Но всякий раз теперь, когда, проходя по Фобур Сент-Оноре, я вижу зеленые ветви над головой, мне кажется, что корни проходят через все этажи дома и сад прорастает в парижскую землю. Много лет здесь цветут деревья, много лет они приносят плоды. Жизнь жестока, Европа не та, старый мир выбит из седла, но в нем есть еще сад семейства Эрмесов, как был когда-то сад семейства Финци-Контини или тот вишневый рай за оградой, где старушка-волшебница пыталась спрятать Герду от холодной осени и тоски по Каю.
#лифчикисаdole #парижскийадрес
Дианы грудь всегда привлекала меня больше, чем ланиты Флоры. Не подумайте, пожалуйста, что меня тянет назад к материнской груди. Просто мужчинам свойственно желание сделать каждую встречную красивую грудь материнской. Так уж мы устроены, ничего не поделаешь.
Грудь – это ведь тест на женственность. Первый лифчик для девочки – знак того, что грудь есть и будет, обещание и начало взрослой жизни. Было ли что-то подобное в жизни мальчиков? Галстук? Смех меня душит! Когда я учился в старших классах, не было ничего эротичнее, чем фотографии девушек в bras на странице дешевого каталога, привезенного из капстраны. За «Плейбой» можно было сесть в тюрьму, а за красивое белье все-таки карали не так свирепо. А казалось оно прекрасным, кружевным, разноцветным – и облегало замечательные груди неземных созданий. Поднимало настроение и рождало надежды.
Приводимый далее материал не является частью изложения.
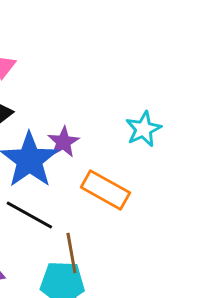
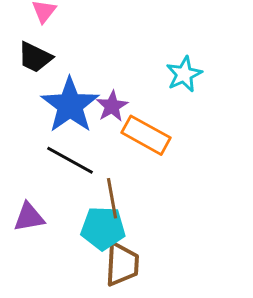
purple star: (63, 142) -> (112, 106), moved

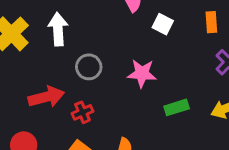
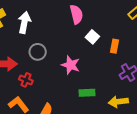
orange rectangle: (211, 22) -> (115, 46), moved
red cross: (82, 112) -> (26, 80), turned 32

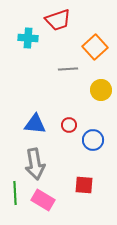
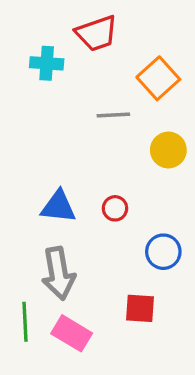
blue circle: (93, 140) -> (163, 252), moved

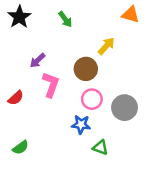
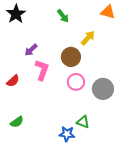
green arrow: (65, 19) -> (63, 16), moved
blue star: (81, 125) -> (67, 134), moved

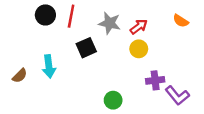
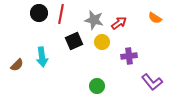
yellow circle: (139, 49) -> (102, 42), moved
purple cross: (155, 80) -> (129, 56), moved

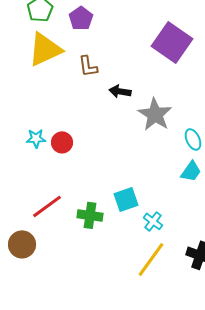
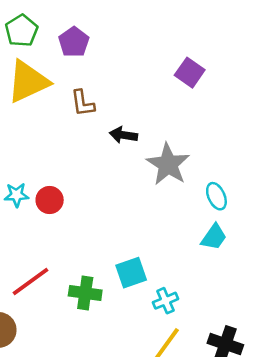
purple square: (172, 42) -> (190, 73), size x0.6
cyan cross: (153, 221) -> (165, 301), turned 30

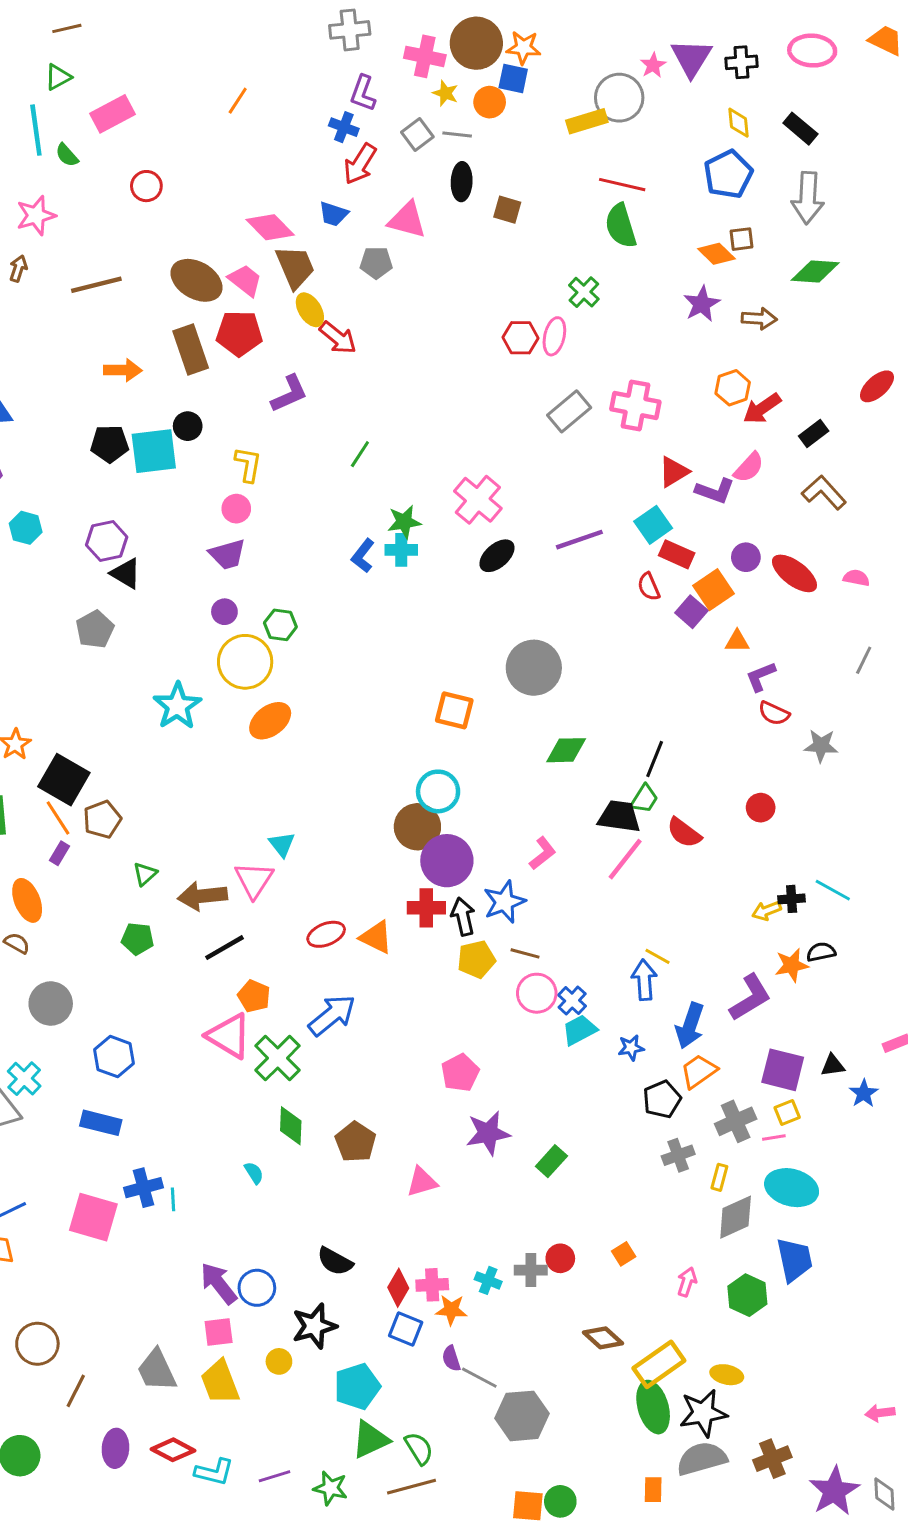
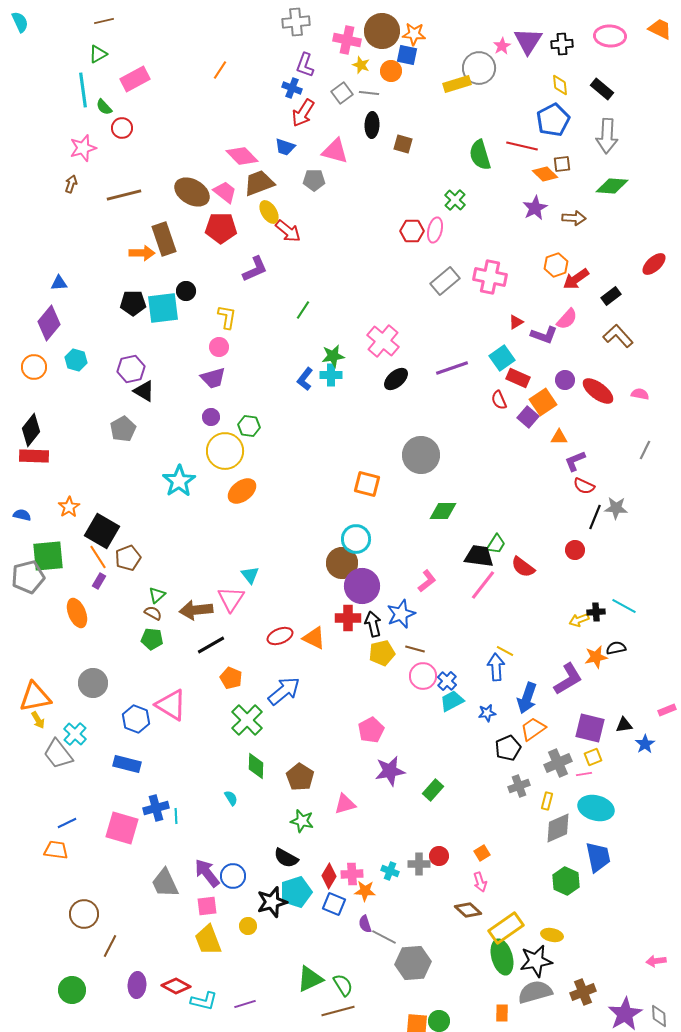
red line: (622, 185) -> (522, 146), moved
red circle: (146, 186) -> (122, 128), moved
brown trapezoid: (295, 267) -> (259, 183), turned -88
brown rectangle: (191, 350) -> (164, 239), moved
red triangle: (674, 472) -> (516, 322), size x0.7
black line: (655, 759) -> (595, 517), moved
brown semicircle: (17, 943) -> (153, 613), moved
pink triangle: (229, 1036) -> (171, 705), moved
pink arrow: (687, 1282) -> (480, 882), moved, turned 144
gray trapezoid: (157, 1370) -> (165, 883), moved
cyan pentagon: (357, 1386) -> (296, 892), moved
green star: (331, 1488) -> (302, 821), moved

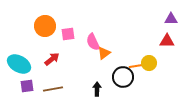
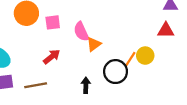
red arrow: (52, 59) -> (52, 57), moved
orange line: (136, 66) -> (130, 59), turned -48

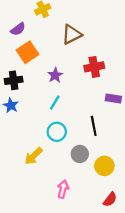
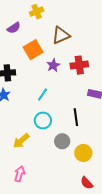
orange square: (28, 52) -> (33, 50), moved
purple star: (55, 75) -> (53, 65), moved
pink arrow: (63, 189) -> (20, 174), moved
red semicircle: (110, 199) -> (87, 183), turned 96

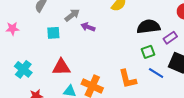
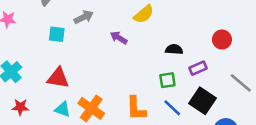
purple arrow: (88, 27) -> (119, 38), moved
black semicircle: (149, 27) -> (174, 49), size x0.6

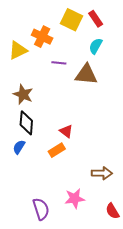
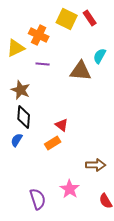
cyan semicircle: (96, 46) -> (100, 56), moved
purple line: (59, 63) -> (43, 64), moved
pink star: (75, 198) -> (70, 189), turned -30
Реальность оказалась гораздо менее яркой и гораздо более сложной. Бюстгальтеры моих сверстниц никак не напоминали выставочные образцы. Кроме того, что устройства эти не были так красивы, они обладали ужасным свойством не расстегиваться ни при каких обстоятельствах. Битва с застежкой лифчика – вот первое эротическое впечатление мальчика от взрослой жизни. Как назло, застежки прятались на спине. Это напоминало даже не завязки корсета, а замки пояса верности. Пока ты научишься делать это одной рукой, натерпишься позора. Пришлось ждать, пока не появились заграничные модели с застежкой спереди, которые наши подруги часто надевали на первое свидание, потому что советские девчонки были деликатны по своей природе.
В долгу перед нами легкая промышленность, вгонявшая нас в тяжелые комплексы. Не зря же, вернувшись из СССР, Ив Монтан и Симона Синьоре устроили в Париже шутовскую выставку советского женского белья. Но в доверительных разговорах с моими парижскими друзьями выяснилось, что и здесь мужчины тоже не склонны были проявлять инициативу. До сих пор снять лифчик они доверяют женщине.